Jackson, who filed federal paperwork earlier this week to explore a US Senate bid as the Maine Democratic Party scrambled to construct a process to choose Platner's replacement ahead of the July 27 deadline, recently fell short in a highly competitive race for the Maine Democratic Party's gubernatorial nomination.
But those who are rallying behind Jackson argue his economic populist messaging, union backing, support for Medicare for All, and appeal across broad swaths of Maine—including rural counties—make him the most sensible choice to take on Collins, who is running for a sixth term in the US Senate.
"Troy has spent his life fighting for working people," said the national progressive advocacy group Our Revolution, which rescinded its endorsement of Platner following the sexual assault allegation against him, which he denied.

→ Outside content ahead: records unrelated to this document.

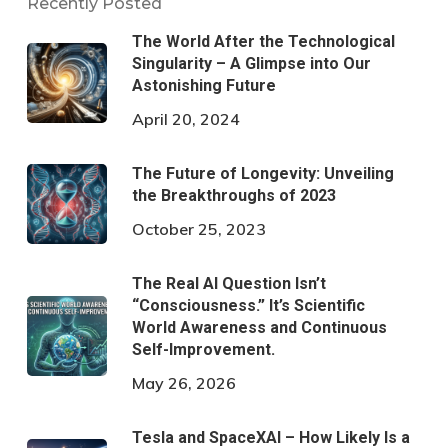
Recently Posted
The World After the Technological
Singularity – A Glimpse into Our
Astonishing Future
April 20, 2024
The Future of Longevity: Unveiling
the Breakthroughs of 2023
October 25, 2023
The Real AI Question Isn’t
“Consciousness.” It’s Scientific
World Awareness and Continuous
Self-Improvement.
May 26, 2026
Tesla and SpaceXAI – How Likely Is a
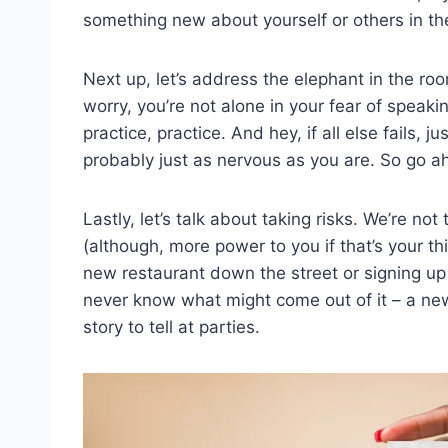
something new about yourself or others in th
Next up, let’s address the ‌elephant in the r
worry, you’re not alone in your fear of speakin
practice, practice. And hey, if all else fails,
probably just as nervous as you are. So go 
Lastly, let’s talk about⁢ taking risks. We’re no
(although, more power to you if that’s your thing
new restaurant down⁢ the street or signing up 
never know what might come out of it – a new
story to tell at parties.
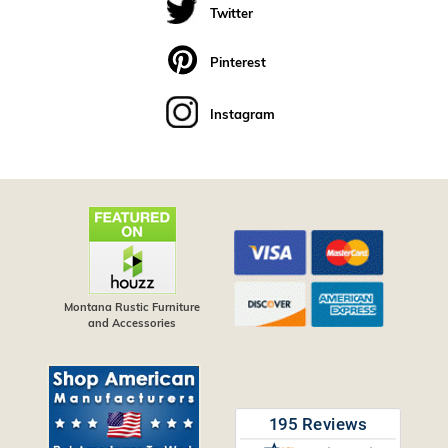
Twitter
Pinterest
Instagram
Montana Rustic Furniture
and Accessories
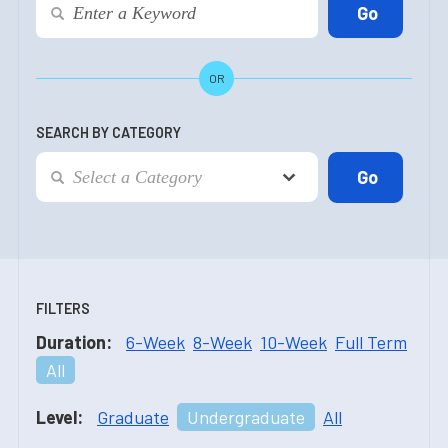
OR
SEARCH BY CATEGORY
FILTERS
Duration:
6-Week
8-Week
10-Week
Full Term
All
Level:
Graduate
Undergraduate
All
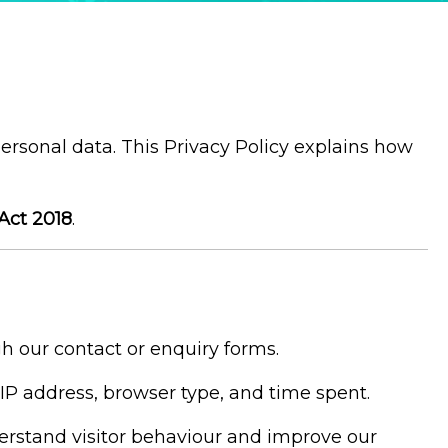
personal data. This Privacy Policy explains how
Act 2018
.
 our contact or enquiry forms.
IP address, browser type, and time spent.
derstand visitor behaviour and improve our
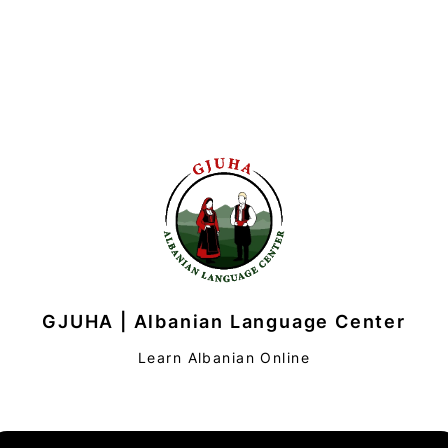
GJUHA | Albanian Language Center
Learn Albanian Online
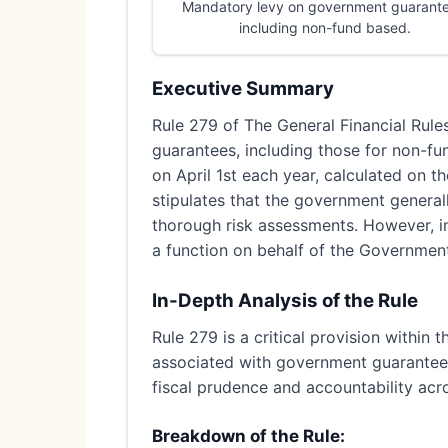
Mandatory levy on government guarante
including non-fund based.
Executive Summary
Rule 279 of The General Financial Rul
guarantees, including those for non-fu
on April 1st each year, calculated on t
stipulates that the government general
thorough risk assessments. However, i
a function on behalf of the Government
In-Depth Analysis of the Rule
Rule 279 is a critical provision within 
associated with government guarantees.
fiscal prudence and accountability acr
Breakdown of the Rule:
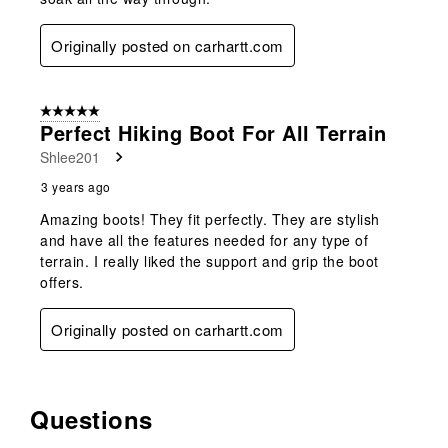
Originally posted on carhartt.com
5 out of 5 stars.
Perfect Hiking Boot For All Terrain
Shlee201
3 years ago
Amazing boots! They fit perfectly. They are stylish
and have all the features needed for any type of
terrain. I really liked the support and grip the boot
offers.
Originally posted on carhartt.com
Questions
No questions have been asked about this product.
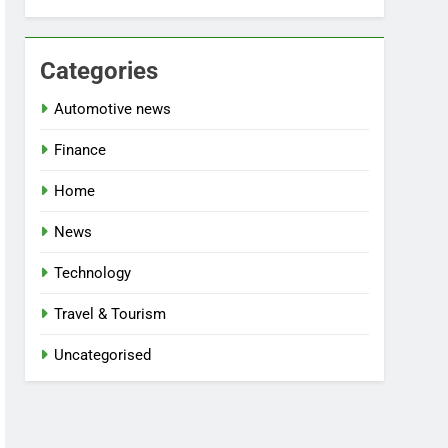
Categories
Automotive news
Finance
Home
News
Technology
Travel & Tourism
Uncategorised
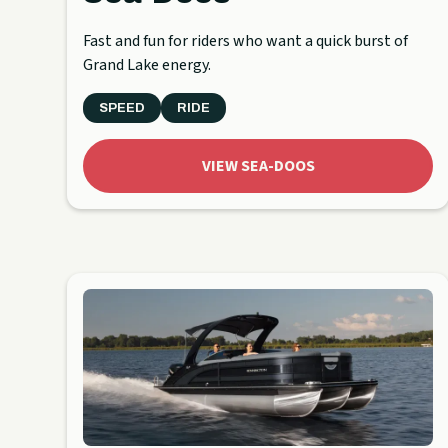
Fast and fun for riders who want a quick burst of
Grand Lake energy.
SPEED
RIDE
VIEW SEA-DOOS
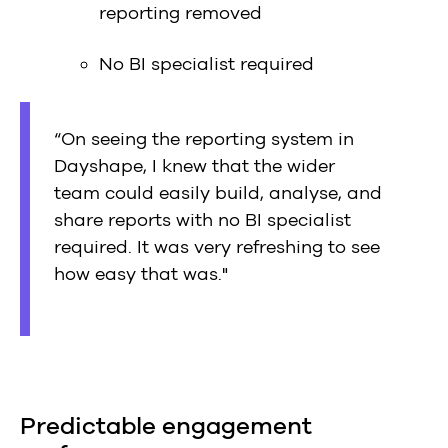
reporting removed
No BI specialist required
“On seeing the reporting system in
Dayshape, I knew that the wider
team could easily build, analyse, and
share reports with no BI specialist
required. It was very refreshing to see
how easy that was."
Predictable engagement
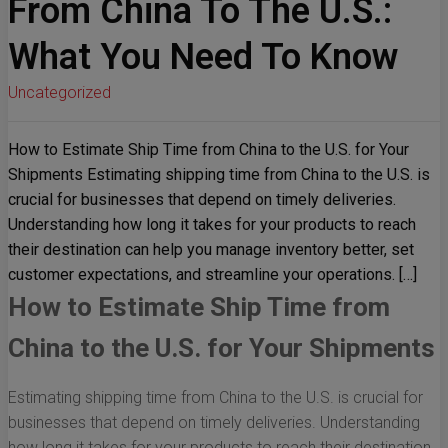
From China To The U.S.:
What You Need To Know
Uncategorized
How to Estimate Ship Time from China to the U.S. for Your
Shipments Estimating shipping time from China to the U.S. is
crucial for businesses that depend on timely deliveries.
Understanding how long it takes for your products to reach
their destination can help you manage inventory better, set
customer expectations, and streamline your operations. […]
How to Estimate Ship Time from
China to the U.S. for Your Shipments
Estimating shipping time from China to the U.S. is crucial for
businesses that depend on timely deliveries. Understanding
how long it takes for your products to reach their destination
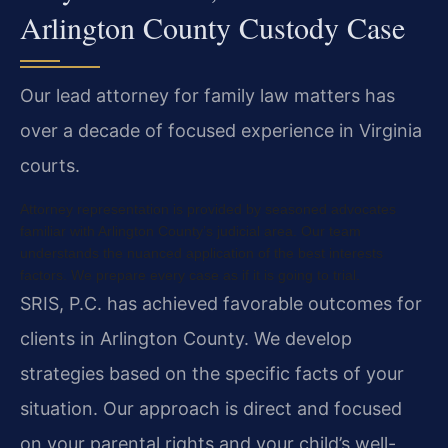
Arlington County Custody Case
Our lead attorney for family law matters has
over a decade of focused experience in Virginia
courts.
Attorney representation is provided by seasoned advocates
familiar with Arlington County’s judicial area. Our team
understands the nuanced application of the best interests
factors. We prepare every case as if it is going to trial.
SRIS, P.C. has achieved favorable outcomes for
clients in Arlington County. We develop
strategies based on the specific facts of your
situation. Our approach is direct and focused
on your parental rights and your child’s well-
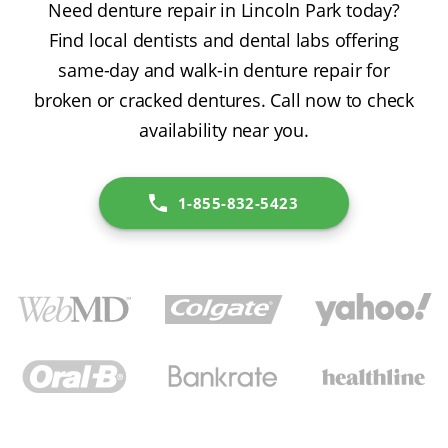
Need denture repair in Lincoln Park today?
Find local dentists and dental labs offering
same-day and walk-in denture repair for
broken or cracked dentures. Call now to check
availability near you.
1-855-832-5423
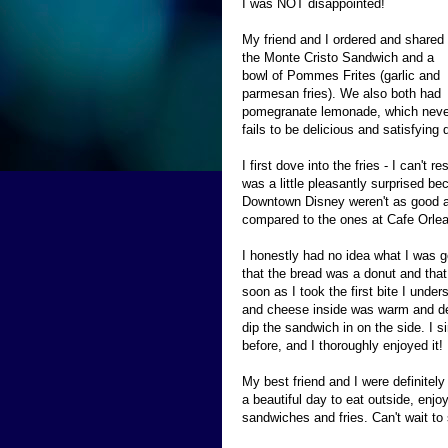
I was NOT disappointed!
My friend and I ordered and shared
the Monte Cristo Sandwich and a
bowl of Pommes Frites (garlic and
parmesan fries). We also both had
pomegranate lemonade, which neve
fails to be delicious and satisfying 
I first dove into the fries - I can't 
was a little pleasantly surprised bec
Downtown Disney weren't as good as
compared to the ones at Cafe Orlean
I honestly had no idea what I was g
that the bread was a donut and that
soon as I took the first bite I und
and cheese inside was warm and del
dip the sandwich in on the side. I 
before, and I thoroughly enjoyed it!
My best friend and I were definitel
a beautiful day to eat outside, enj
sandwiches and fries. Can't wait t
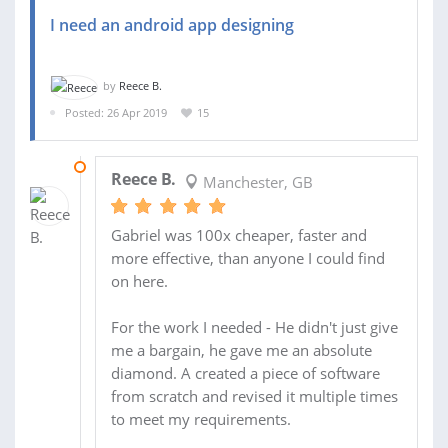
I need an android app designing
by
Reece B.
Posted: 26 Apr 2019
15
15 MAY 2019
Reece B.
Manchester, GB
Gabriel was 100x cheaper, faster and
more effective, than anyone I could find
on here.
For the work I needed - He didn't just give
me a bargain, he gave me an absolute
diamond. A created a piece of software
from scratch and revised it multiple times
to meet my requirements.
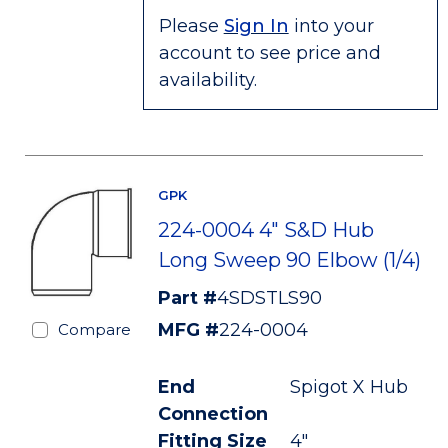
Please
Sign In
into your
account to see price and
availability.
GPK
224-0004 4" S&D Hub
Long Sweep 90 Elbow (1/4)
Part #
4SDSTLS90
MFG #
224-0004
Compare
End
Spigot X Hub
Connection
Fitting Size
4"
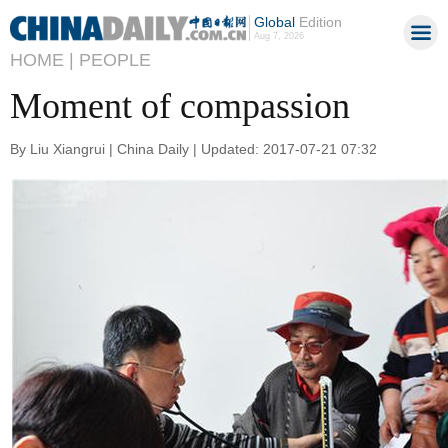
Global
Edition
Aug 7, 2026
HOME |
PEOPLE
Moment of compassion
By Liu Xiangrui | China Daily | Updated: 2017-07-21 07:32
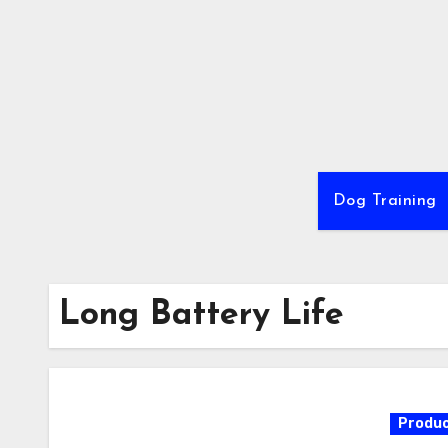
Skip
to
content
Dog Training
Long Battery Life
Produc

Our Revolution noted that Jackson led Sen. Bernie Sanders’ (I-Vt.) presidential campaigns in Maine in both 2016 and 2020. Jackson also appeared alongside Sanders and Platner at "Fighting Oligarchy" rallies during his gubernatorial bid.
"Long before this Senate seat became available, Troy had built a record of standing with workers, unions, and rural communities across Maine," said Our Revolution, which announced Wednesday that it is mobilizing volunteers across Maine to "ensure voters are represented by a candidate who reflects the agenda they overwhelmingly supported" during the Democratic primary process—a contest that Platner won handily.
I’ll be a vote for Medicare For All in the U.S. Senate.
Susan Collins, on the other hand, recently helped advance $990 billion in Medicaid cuts so the richest Americans could get another tax break.
We may both be from Aroostook County, but we’re not the same.
— Troy Jackson (@TroyJackson207) July 9, 2026
Jackson is one of several Democrats jumping at the opportunity to challenge Collins, who has enabled President Donald Trump's destructive legislative agenda and helped pave the way for the gutting of reproductive rights nationwide.
Nirav Shah, former director of the Maine Center for Disease Control and Prevention, formally announced on Thursday that he is launching a bid to replace Platner. Shenna Bellows, Maine's secretary of state, said Tuesday that she is "seriously considering" entering the Senate race. (Like Jackson, both Shah and Bellows unsuccessfully ran for Maine's Democratic gubernatorial nomination.)
A flash poll commissioned by the Platner campaign earlier this week found that Jackson performed better than Shah and Bellows in hypothetical match-ups against Collins.
Christine Kirby, a spokeswoman for Jackson, told Drop Site on Tuesday that since the sexual assault allegation against Platner was made public, Jackson's team has received a torrent of calls and messages urging him to run for the Senate nomination.
“He is clearly the strongest option to replace Graham Platner and take on Susan Collins in the general election,” said Kirby. “This movement is greater than any one person, it’s about a coalition of Maine people fighting for a future that doesn’t have to belong only to the wealthy and powerful. And Troy is up for the fight.”